> Task to carry out:
Print verbatim the lines from the beginning of the entries through the line containing "今日もメインのジムは 年始の特別営業日", both ends included. Pictures should be left out.

> Source material:
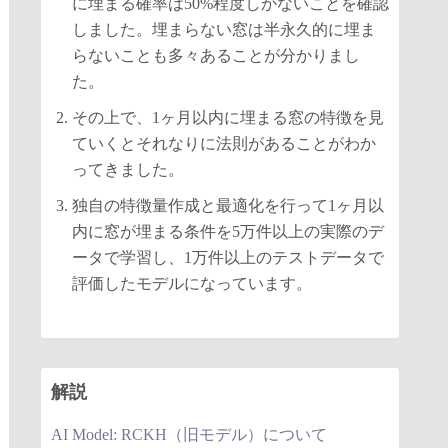
に埋まる確率は50%程度しかないことを確認
しました。埋まらない窓は半永久的に埋ま
らないことも多々あることが分かりまし
た。
その上で、1ヶ月以内に埋まる窓の特徴を見
ていくとそれなりに法則があることがわか
ってきました。
独自の特徴量作成と最適化を行って1ヶ月以
内に窓が埋まる条件を5万件以上の実際のデ
ータで学習し、1万件以上のテストデータで
評価したモデルになっています。
解説
AI Model: RCKH（旧モデル）について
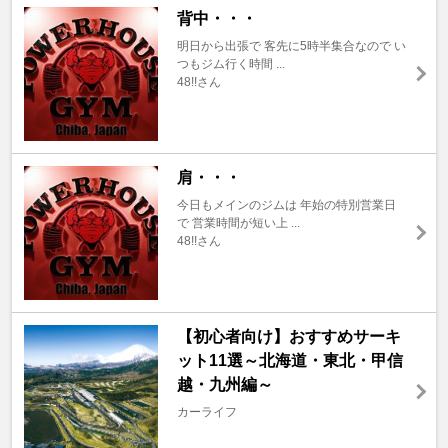
背中・・・
明日から出張で 客先に5時半集合なので い
つもジム行く時間 ...
48!!さん
肩・・・
今日もメインのジムは 年始の特別営業日
で 営業時間が短い上 ...
48!!さん
【初心者向け】おすすめサーキ
ット11選～北海道・東北・甲信
越・九州編～
カーライフ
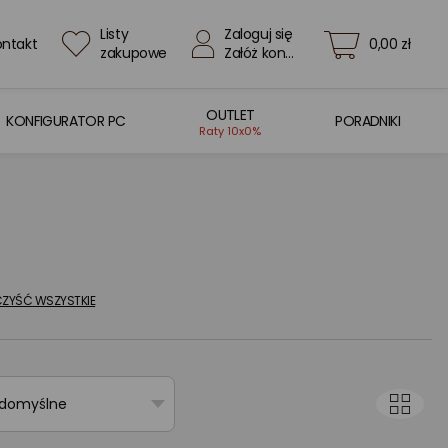
Listy
Zaloguj się
ontakt
0,00 zł
zakupowe
Załóż konto
OUTLET
KONFIGURATOR PC
PORADNIKI
Raty 10x0%
ZYŚĆ WSZYSTKIE
 domyślne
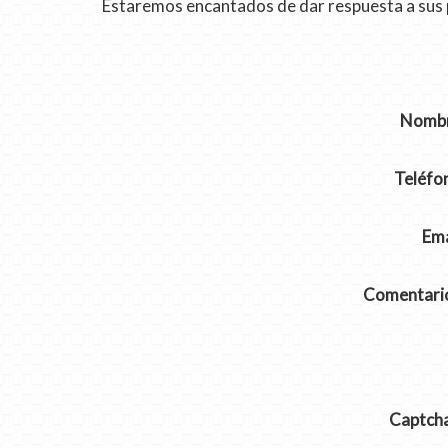
Estaremos encantados de dar respuesta a sus
Nomb
Teléfo
Ema
Comentari
Captch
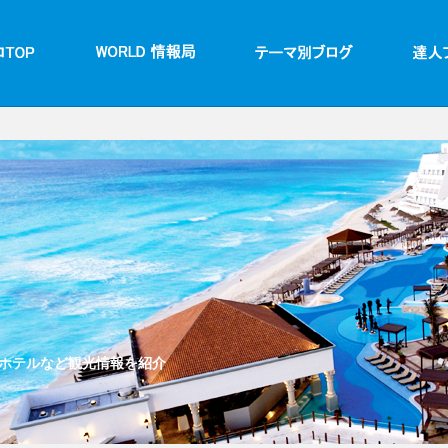
ホテルなど観光情報を紹介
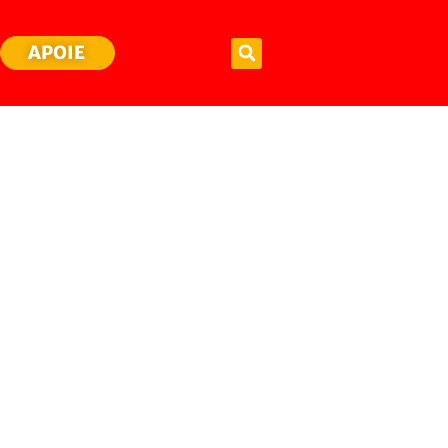
APOIE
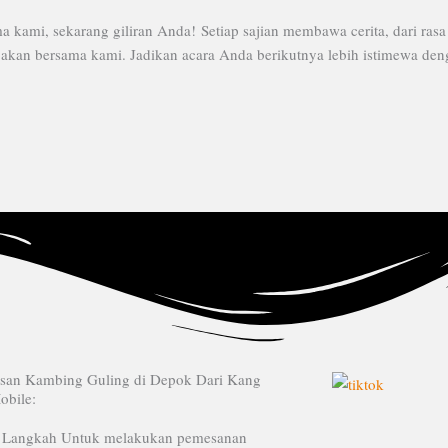
kami, sekarang giliran Anda! Setiap sajian membawa cerita, dari ra
an bersama kami. Jadikan acara Anda berikutnya lebih istimewa dengan
esan Kambing Guling di Depok Dari Kang
obile:
t Langkah Untuk melakukan pemesanan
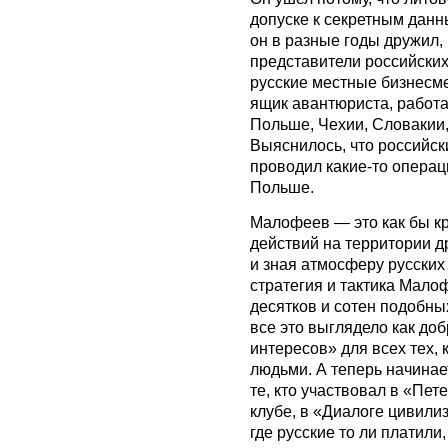
допуске к секретным данны
он в разные годы дружил,
представители российских
русские местные бизнесме
ящик авантюриста, работ
Польше, Чехии, Словакии,
Выяснилось, что российс
проводил какие-то операц
Польше.
Малофеев — это как бы к
действий на территории др
и зная атмосферу русских
стратегия и тактика Мало
десятков и сотен подобны
все это выглядело как до
интересов» для всех тех, 
людьми. А теперь начинае
те, кто участвовал в «Пет
клубе, в «Диалоге цивилиз
где русские то ли платили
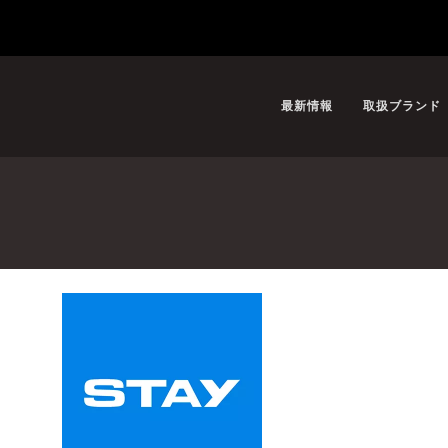
最新情報
取扱ブランド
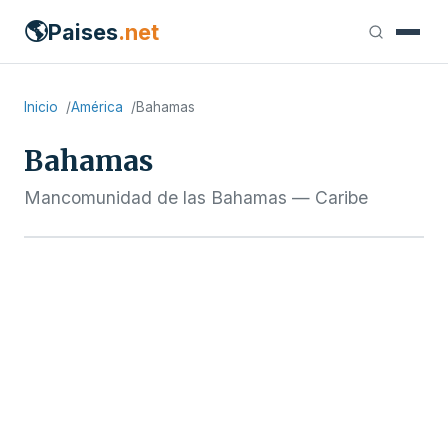
🌎
Paises
.net
Inicio
América
Bahamas
Bahamas
Mancomunidad de las Bahamas — Caribe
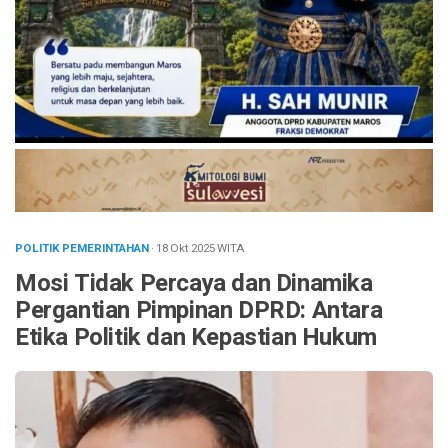
POLITIK PEMERINTAHAN
· 18 Okt 2025
WITA
Mosi Tidak Percaya dan Dinamika
Pergantian Pimpinan DPRD: Antara
Etika Politik dan Kepastian Hukum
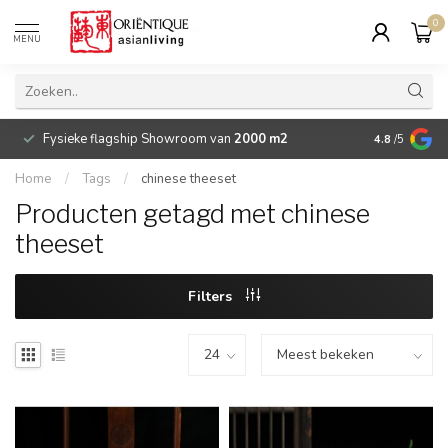
0
MENU
Fysieke flagship Showroom van
2000 m2
Betaalbare 
4.8
/5
Home
/
Tags
/
chinese theeset
Producten getagd met chinese
theeset
Filters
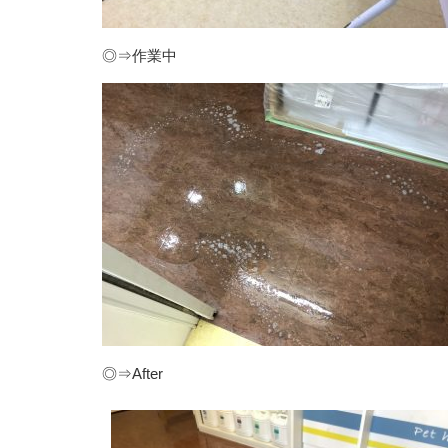
◎⇒作業中
◎⇒After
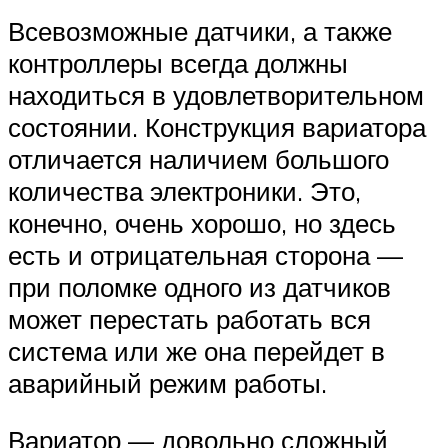
Всевозможные датчики, а также
контроллеры всегда должны
находиться в удовлетворительном
состоянии. Конструкция вариатора
отличается наличием большого
количества электроники. Это,
конечно, очень хорошо, но здесь
есть и отрицательная сторона —
при поломке одного из датчиков
может перестать работать вся
система или же она перейдет в
аварийный режим работы.
Вариатор — довольно сложный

> Your solution:
に埋まる確率は50%程度しかないことを確認
しました。埋まらない窓は半永久的に埋ま
らないことも多々あることが分かりまし
た。
その上で、1ヶ月以内に埋まる窓の特徴を見
ていくとそれなりに法則があることがわか
ってきました。
独自の特徴量作成と最適化を行って1ヶ月以
内に窓が埋まる条件を5万件以上の実際のデ
ータで学習し、1万件以上のテストデータで
評価したモデルになっています。
解説
AI Model: RCKH（旧モデル）について
背中・・・
明日から出張で 客先に5時半集合なので い
つもジム行く時間 ...
48!!さん
肩・・・
今日もメインのジムは 年始の特別営業日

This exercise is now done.